Alta de 4,33% no algodão em pluma é puxada pelo mercado externo no Brasil

Valorização da fibra reflete demanda internacional e condições positivas para a safra 2025/26

Alta de 4,33% no algodão em pluma é puxada pelo mercado externo no Brasil
Cultivo de algodão em pluma no Brasil com boas condições para safra 2025/26 Foto: Divulgação/Agritech

Preço do algodão em pluma sobe 4,33% em abril impulsionado por mercado externo e boas condições climáticas no Brasil.

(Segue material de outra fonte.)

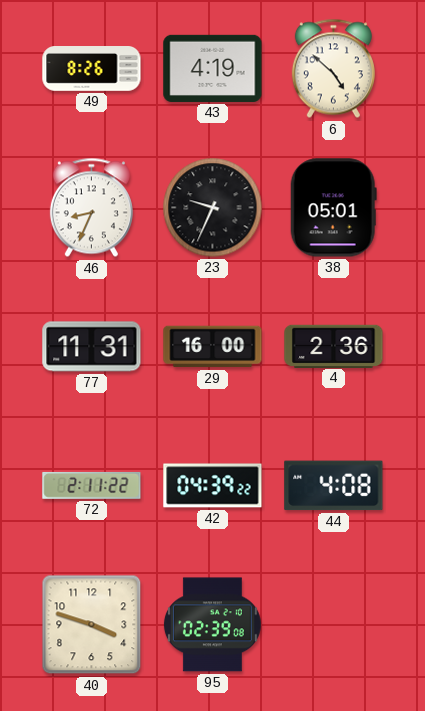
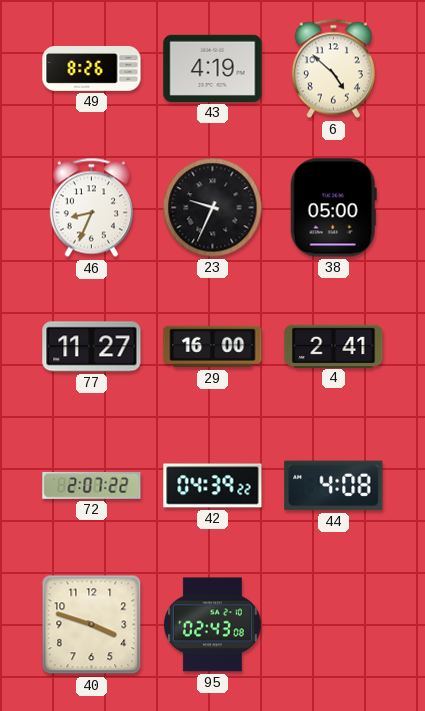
38: 05:01 -> 05:00
77: 11:31 -> 11:27
4: 2:36 -> 2:41
72: 2:11 -> 2:07
95: 02:39 -> 02:43
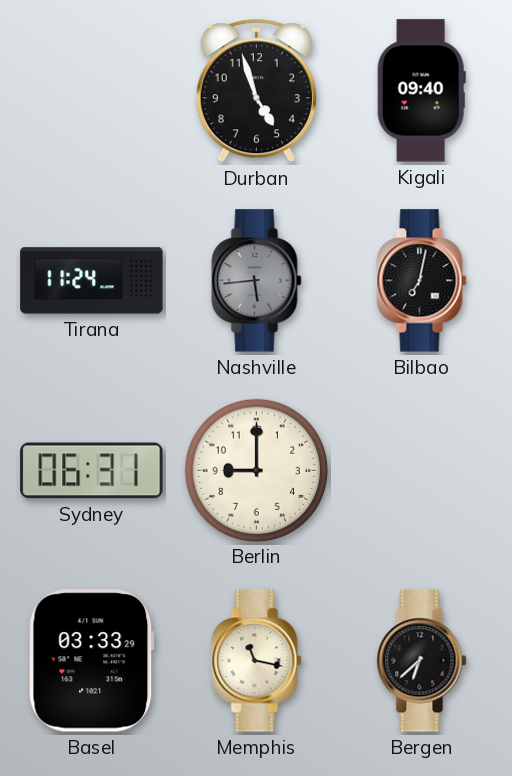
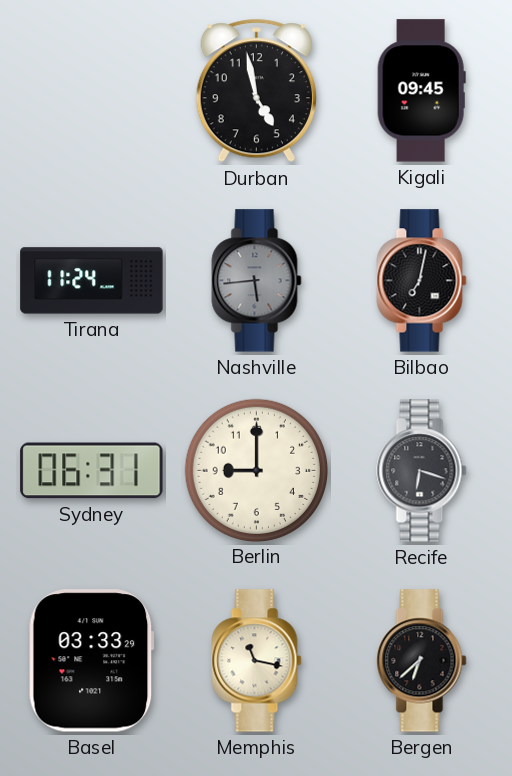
Durban: 4:57 -> 4:58
Kigali: 09:40 -> 09:45
Recife: none -> 6:18
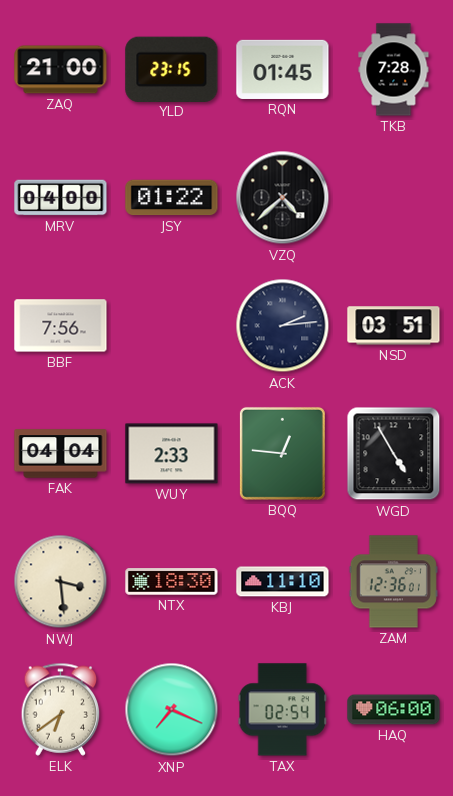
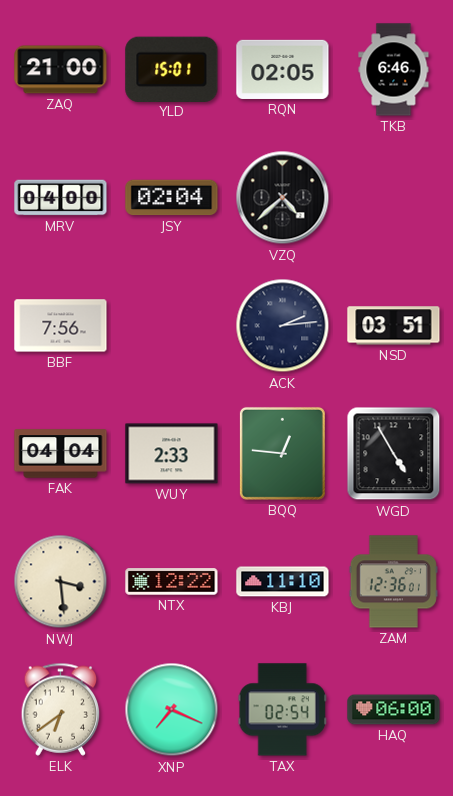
YLD: 23:15 -> 15:01
RQN: 01:45 -> 02:05
TKB: 7:28 -> 6:46
JSY: 01:22 -> 02:04
NTX: 18:30 -> 12:22
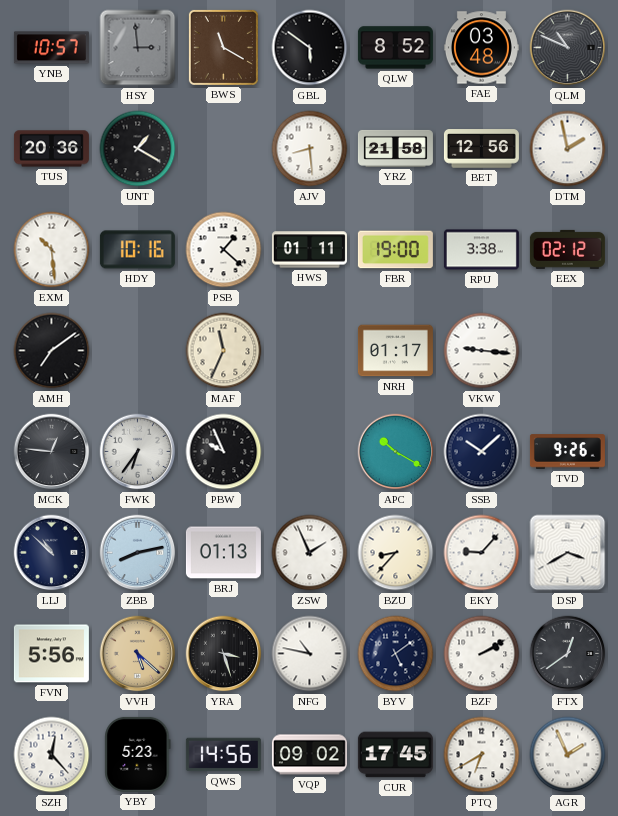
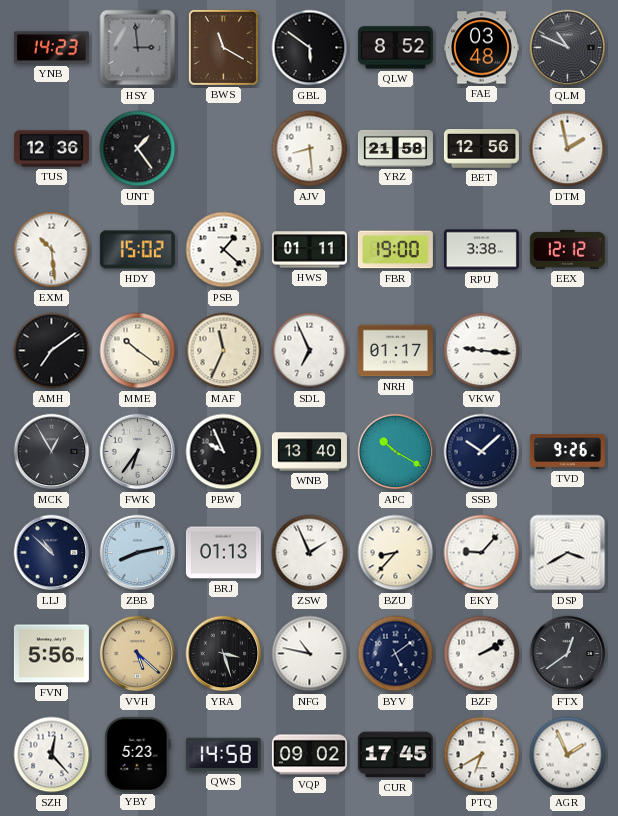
YNB: 10:57 -> 14:23
TUS: 20:36 -> 12:36
UNT: 1:20 -> 1:24
HDY: 10:16 -> 15:02
EEX: 02:12 -> 12:12
MME: none -> 10:21
SDL: none -> 6:56
MCK: 12:46 -> 12:55
WNB: none -> 13:40
QWS: 14:56 -> 14:58
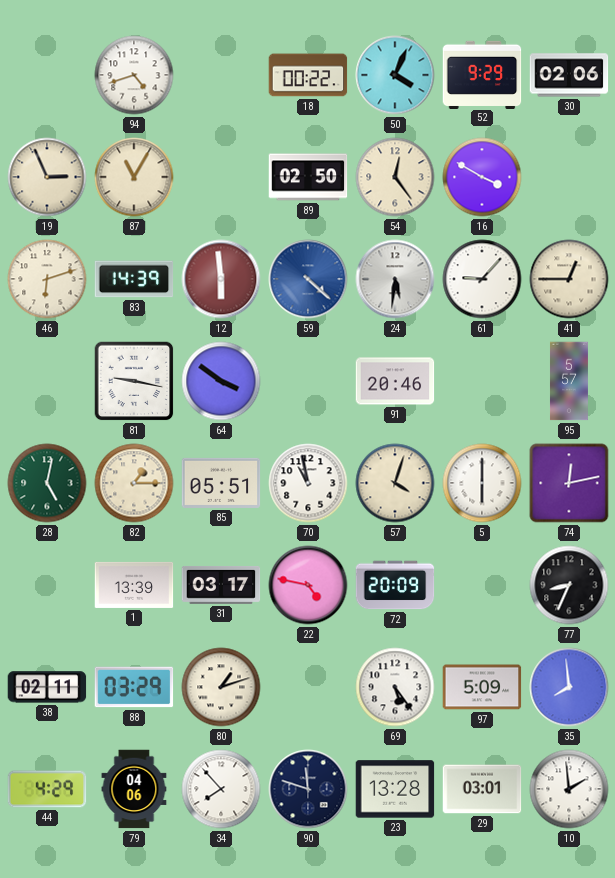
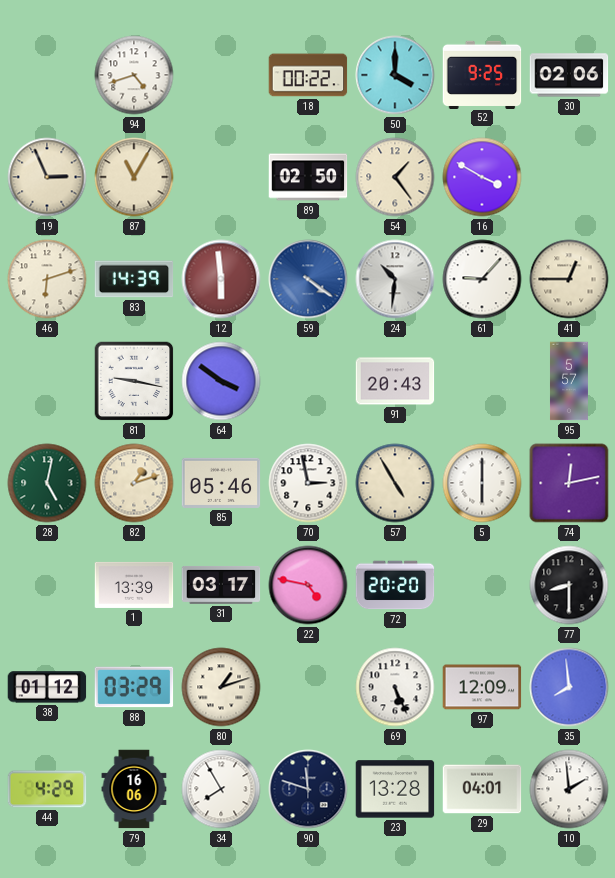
50: 4:04 -> 4:00
52: 9:29 -> 9:25
54: 12:24 -> 1:24
59: 4:22 -> 4:21
24: 5:31 -> 10:31
91: 20:46 -> 20:43
82: 1:15 -> 1:12
85: 05:51 -> 05:46
70: 10:58 -> 2:58
57: 4:03 -> 4:55
72: 20:09 -> 20:20
77: 8:34 -> 8:30
38: 02:11 -> 01:12
69: 5:24 -> 5:26
97: 5:09 -> 12:09
79: 04:06 -> 16:06
34: 7:53 -> 7:55
29: 03:01 -> 04:01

Mercado externo sustenta alta de 4,33% no algodão em pluma no Brasil

Em abril de 2026, o algodão em pluma no Brasil registrou um aumento de 4,33% nas cotações, alcançando o valor de R$ 408,71 por libra-peso no mercado interno. Esse movimento é diretamente impulsionado pelo fortalecimento do mercado externo, que tem pressionado os vendedores nacionais a manterem preços mais elevados. O CEPEA destaca que esta valorização reflete a firme postura dos cotonicultores, que acompanham o bom desempenho da demanda internacional.

Desenvolvimento positivo das lavouras influencia expectativa dos produtores

Os cotonicultores brasileiros têm observado com otimismo o desenvolvimento das lavouras para a safra 2025/26, beneficiadas por condições climáticas favoráveis até o momento. Essa situação contribui para a confiança em novas negociações no setor, apesar da liquidez limitada. Alguns produtores focam no cumprimento de contratos a termo, enquanto outros já buscam aproveitar o momento para ampliá-los.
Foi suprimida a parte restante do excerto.